# Request: benchmark your newer Radeon/GeForce cards with 3 simple benchmarks



## pavle (Feb 10, 2021)

Good day!

I would like to ask you to benchmark your Radeon R9 Fury, RX 580, RX Vega, RX 5x00 and RX 6x00, GeForce GTX 10x0, 20x0 and 30x0 with these benchmarks:
Archmark , GL_EXT_reme , Fillrate tester .
2 series of tests: at first with factory settings, secondly with 4x Anti-aliasing,  (4x) Transparency Supersampling and 16x Anisotropic filtering set through driver software.

Archmark settings: install and run - under basename you just write the cards name with noAA or 4xAAtss and click "Start", other settings are good as they are. Results are under its directory/folder - the first file (cardname.bb.txt) is already formatted for forum post, other option is .htm.

GL_EXT_reme: unpack and run GL_EXT_reme.exe; just leave it at 1024x768 resolution, 32bpp and 60Hz or whatever it shows default and click "OK". Results are under its directory/folder - Results.txt, just change to cardname-noAA or 4xAAtss when posting.

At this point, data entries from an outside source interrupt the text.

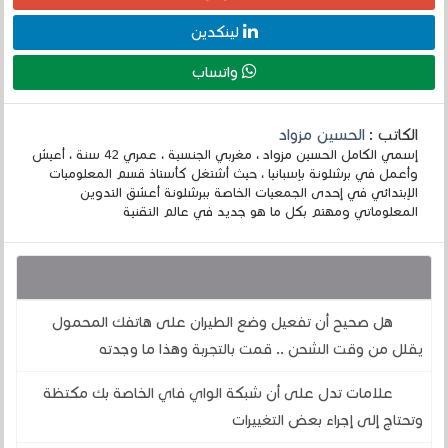
لينكدين
واتساب
الكاتب :
الحسين مزواد
إسمي الكامل الحسين مزواد ، مغربي الجنسية ، عمري 42 سنة ، أعيش
وأعمل في برشلونة بإسبانيا ، حيث أشتغل كأستاذ قسم المعلوميات
الإبتدائي في إحدى الجمعيات الخاصة ببرشلونة أعشق التدوين
المعلوماتي ومهتم بكل ما هو جديد في عالم التقنية
قد يهمك أيضا :
هل صحيح أن تفعيل وضع الطيران على هاتفك المحمول
يقلل من وقت الشحن .. قمت بالتجربة وهذا ما وجدته
علامات تدل على أن شبكة الواي فاي الخاصة بك مكتظة
وتحتاج إلى إجراء بعض التغييرات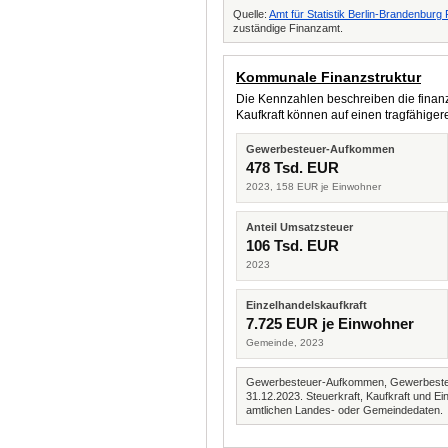
Quelle:
Amt für Statistik Berlin-Brandenbur
zuständige Finanzamt.
Kommunale Finanzstruktur
Die Kennzahlen beschreiben die finanzi
Kaufkraft können auf einen tragfähig
Gewerbesteuer-Aufkommen
478 Tsd. EUR
2023, 158 EUR je Einwohner
Anteil Umsatzsteuer
106 Tsd. EUR
2023
Einzelhandelskaufkraft
7.725 EUR je Einwohner
Gemeinde, 2023
Gewerbesteuer-Aufkommen, Gewerbesteue
31.12.2023. Steuerkraft, Kaufkraft und
amtlichen Landes- oder Gemeindedaten.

Fillrate tester: unpack and before running, set application Compatibility of "FillrateTester.exe" to "Windows XP SP3". When started, set "Display mode" to "1024x768 X8R8G8B8 60Hz", "Back buffer format" to "A8R8G8B8" and "Z-buffer format" to "D24S8". Results are under its directory/folder - Results.txt, just change to cardname-noAA or 4xAAtss when posting.

Thank you.


----------